The unemployed are more likely to apply for government benefits than they used to be, and it’s changing how economists use reports of new jobless claims as a gauge of labor-market health.
An economic rule of thumb that generally held through the recessions of the1970s, 80s and 90s was that when new weekly claims for unemployment benefits rose above 400,000, the economy was cutting jobs and when claims were below that level, jobs were being added. Indeed, in the latest survey of economists by the Wall Street Journal, most respondents still put the threshold at the 400,000 level. But new claims spent much of 2010 and 2011 above 400,000 even as the economy steadily added jobs.

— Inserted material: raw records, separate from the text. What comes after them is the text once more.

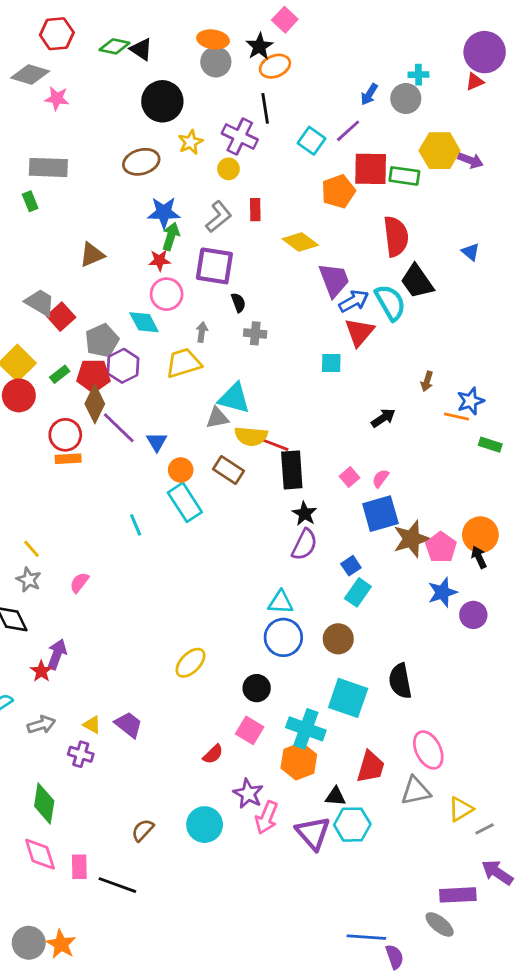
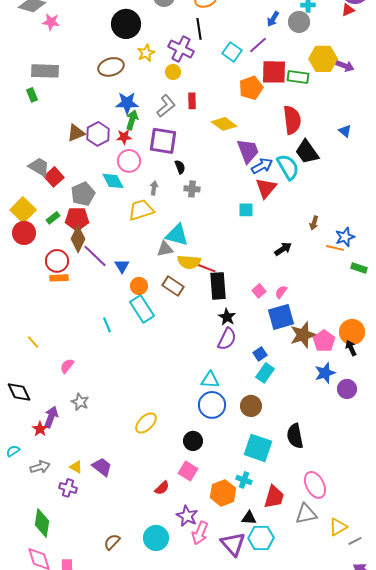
purple hexagon: (123, 366) -> (98, 134), moved
gray star: (29, 580) -> (80, 402), moved
cyan cross: (306, 729) -> (244, 480), moved, size x0.6

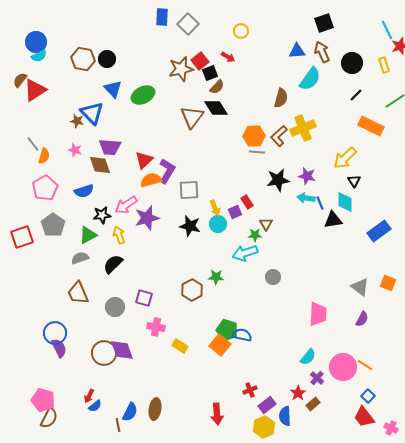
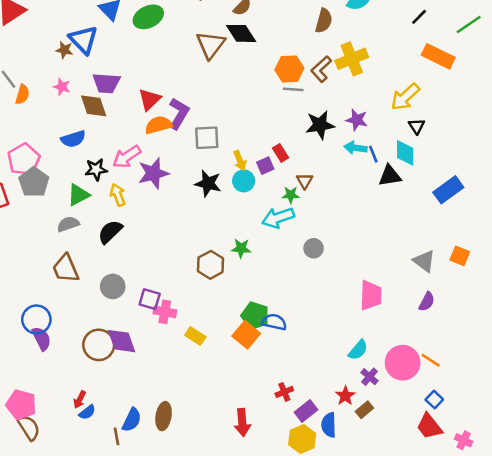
pink pentagon: (45, 188) -> (24, 159), moved
purple square: (144, 298) -> (150, 299), moved
brown semicircle: (49, 418) -> (29, 428), turned -60

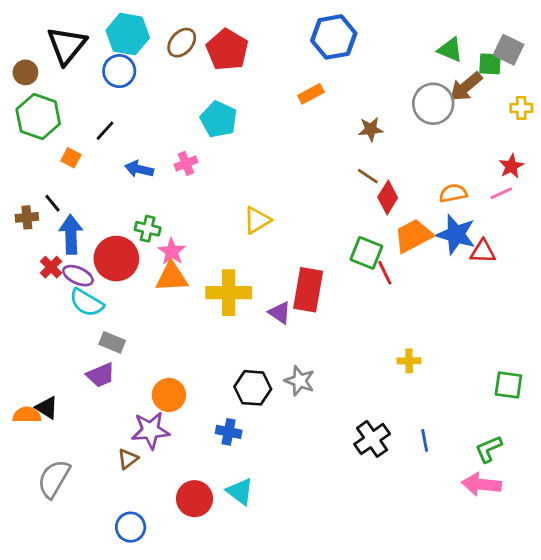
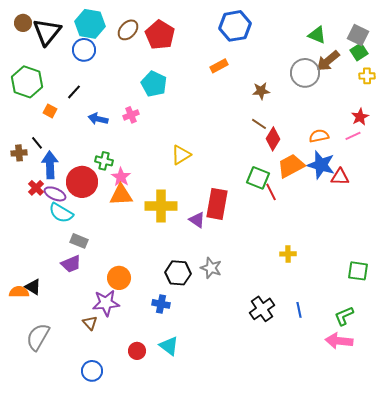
green square: (490, 64) -> (359, 52), moved, turned -36
brown circle: (25, 72) -> (23, 23), moved
brown triangle: (128, 459) -> (90, 323), turned -35
red circle: (194, 499) -> (137, 351), size x0.7

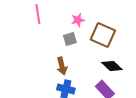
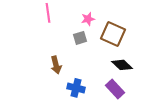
brown arrow: (62, 66) -> (56, 65), moved

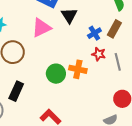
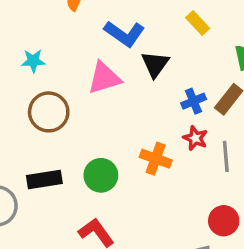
green circle: (56, 74) -> (101, 175), moved
black rectangle: (16, 91) -> (44, 179), turned 48

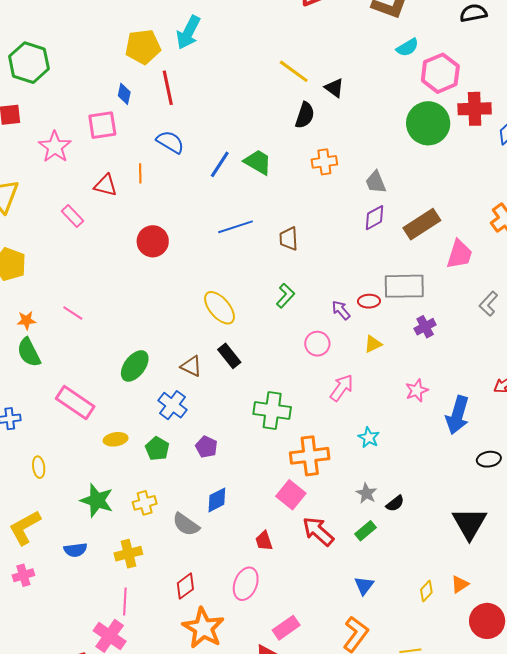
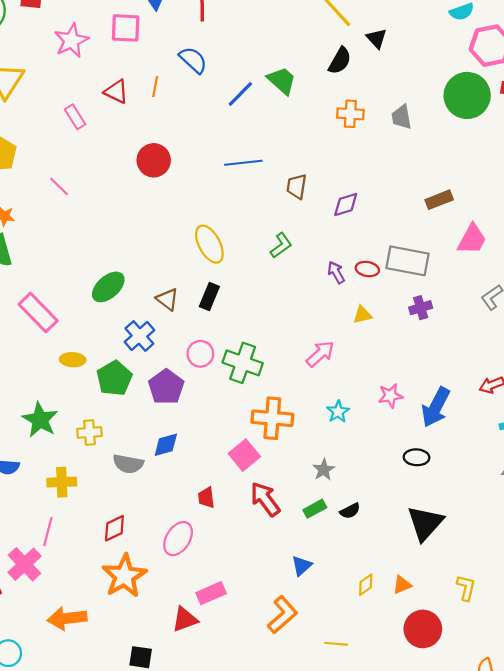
green trapezoid: (258, 162) -> (282, 81), moved
gray trapezoid: (376, 182) -> (402, 117), moved
purple diamond: (375, 218) -> (346, 205), moved
brown rectangle: (422, 224) -> (439, 200), size x0.7
pink line: (73, 313) -> (59, 186), moved
pink circle: (317, 344) -> (200, 354), moved
black rectangle: (229, 356) -> (209, 297), turned 50
pink star: (417, 390) -> (390, 396), moved
purple pentagon: (206, 447) -> (166, 387), size x1.5
green pentagon: (157, 449) -> (114, 378), size x1.4
black ellipse: (489, 459) -> (417, 457), moved
black semicircle: (395, 503) -> (350, 511), moved
gray semicircle: (186, 524) -> (128, 464), turned -36

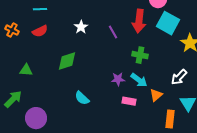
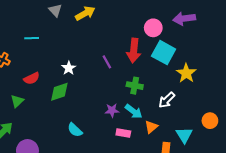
white star: (81, 27) -> (69, 68), moved
red semicircle: (40, 31) -> (32, 78), moved
green triangle: (26, 70) -> (17, 101), turned -48
white arrow: (179, 77) -> (167, 100), moved

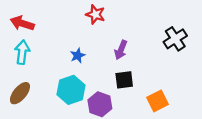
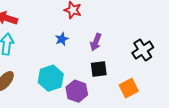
black cross: (175, 39) -> (143, 50), moved
blue star: (78, 55) -> (62, 39), moved

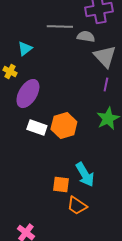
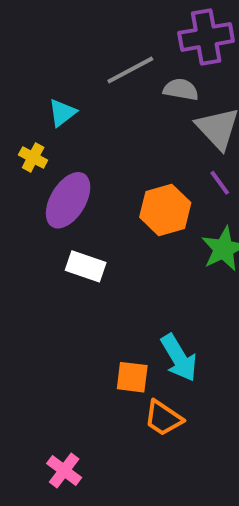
gray line: (60, 27) -> (130, 70), turned -30
purple line: (106, 85) -> (220, 183), turned -48
orange hexagon: (64, 126) -> (165, 210), moved

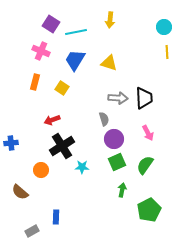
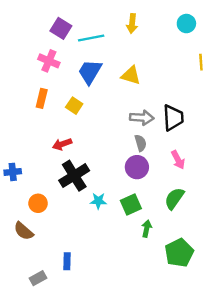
cyan circle: (164, 27) -> (186, 24), moved
gray semicircle: (104, 119) -> (141, 143), moved
green square: (117, 162) -> (131, 204), moved
orange circle: (41, 170) -> (38, 203), moved

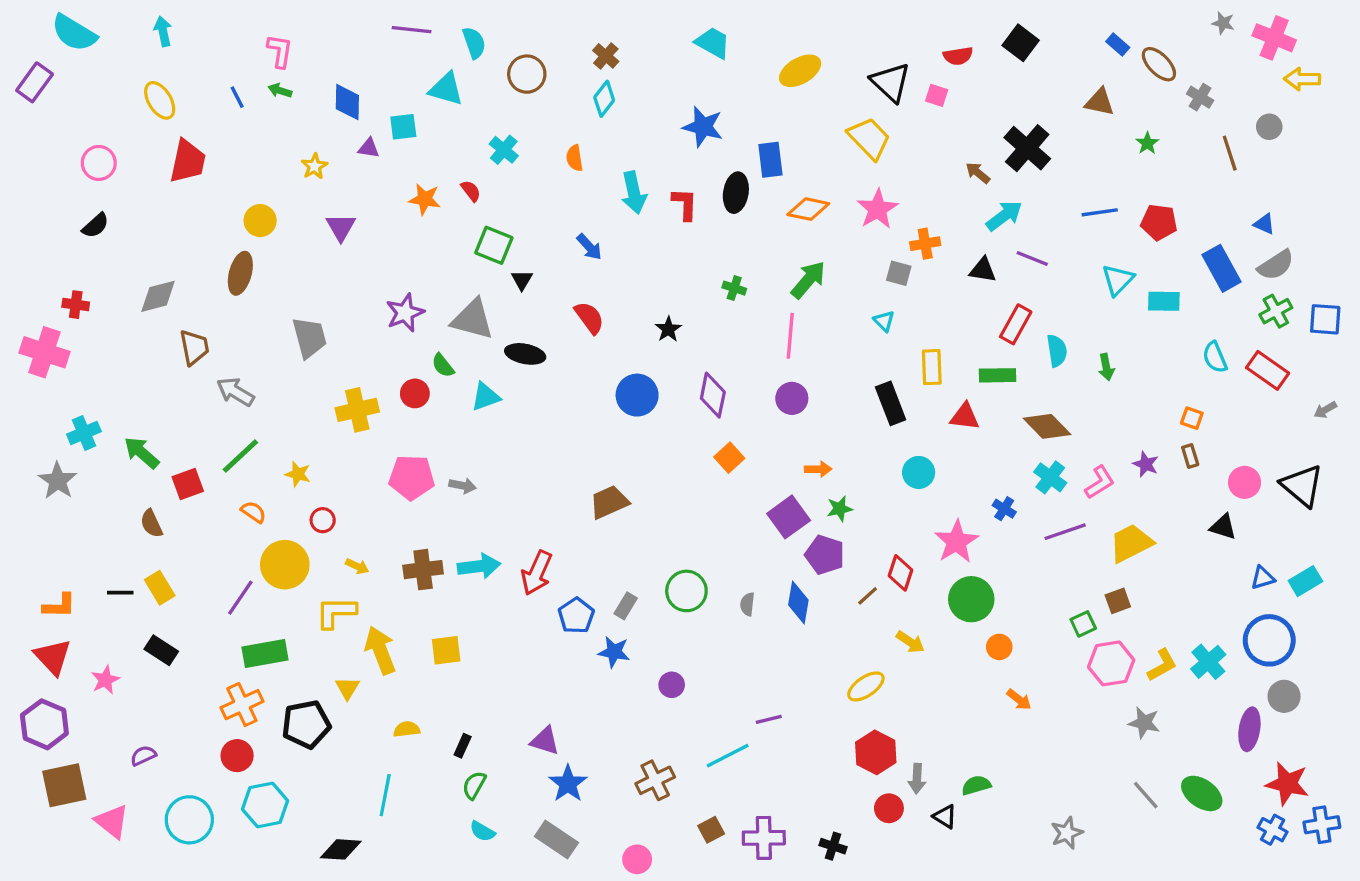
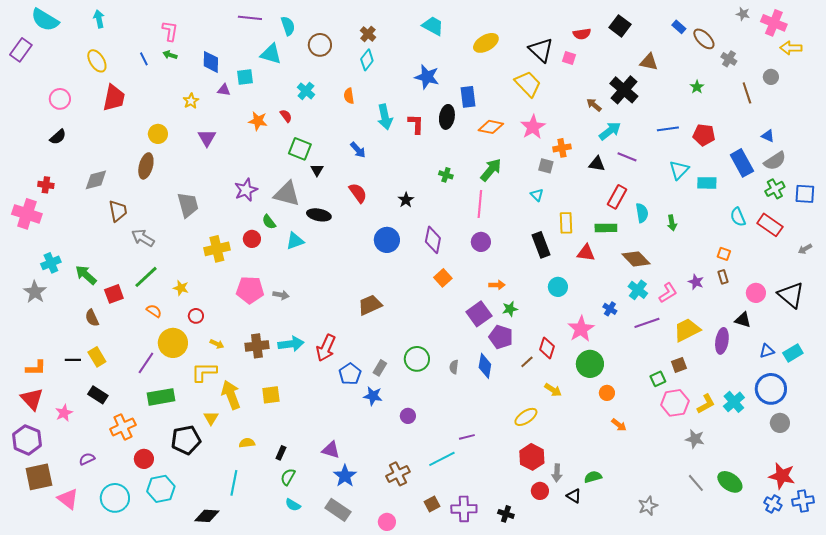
brown triangle: (1100, 102) -> (649, 62), moved
orange cross: (242, 705) -> (123, 427), moved
purple ellipse: (1249, 729) -> (722, 341), moved

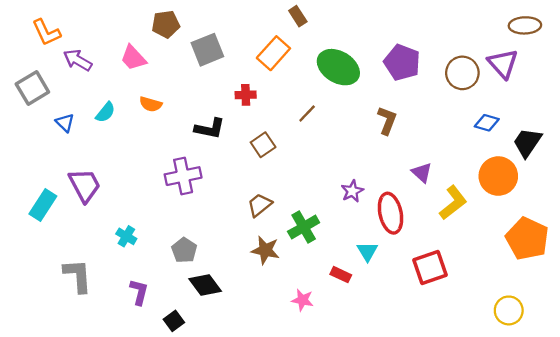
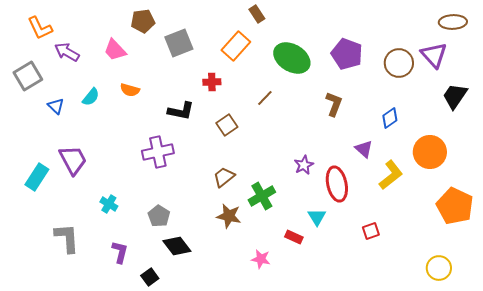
blue diamond: (487, 123) -> (390, 118), moved, turned -50
black trapezoid: (527, 142) -> (455, 96), moved
red square: (430, 268) -> (371, 231), size x0.6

Recent research by the St. Louis Fed put the threshold since 2008 at 450,000, and noted that the level actually moves around over time. An analysis by Zach Pandlof Goldman Sachs noted similar results. Pandl showed that the relationship of claims to the change in employment fluctuates during the course of the business cycle. The threshold falls when more people are quitting and it rises when a greater share of the unemployed are applying for benefits. Pandl’s analysis of October data put the threshold at about 435,000 for that month.
That the threshold is rising isn’t necessarily as surprising as the fact that it held up for so long. After all, the population was a lot smaller in the late 1970s than it is today. In 1976, 400,000 people represented 0.42% of the labor force compared to 0.26% today. The reason the level held up even amid a rising population has to do with the take-up rate, which measures how many of the unemployed actually apply for benefits.
The take-up rate declined through much of the late 1970s and 80s, according to research from the San Francisco Fed. The authors of the Fed paper, Aisling Cleary, Joyce Kwok and Rob Valletta, cite research showing the decline was the result of falling unionization and unemployment shifts toward states with lower benefit take-up rates. “Lower rates of unionization affect UI take-up because unions provide resources that ease filing procedures for members,” they write. “The variation in take-up rates across states is less easily explained, but probably reflects cross-state differences in cultural norms regarding participation in public programs.” Since fewer of the unemployed applied for benefits, it allowed the population to rise while the threshold stayed relatively steady.
But that trend is changing. This recession has seen the take-up rate move higher than it has in recent years. In his analysis, Pandl of Goldman cites potential reasons: “(1) a more generous unemployment insurance program, (2) greater financial distress among households, and therefore more need for benefits, or (3) greater pessimism about the ability to find new work.” Though the trend has been exacerbated by the recession and slow jobs recovery, it actually began in the 1990s.
The San Francisco Fed research notes that take-up rates have been steadily increasing for some time. Part of the reason could be a shift in the pool of the unemployed. Through the 1970s and 80s when the labor force increased, a large share came from younger workers and women working for the first time. These groups were counted as unemployed when they started looking for work but weren’t eligible for unemployment benefits. Now a larger share of the newly unemployed are job losers, not people entering the work force. That means more people eligible for benefits.
If the increases in the take-up rate are here to stay, it could mean so is the higher threshold for jobless claims.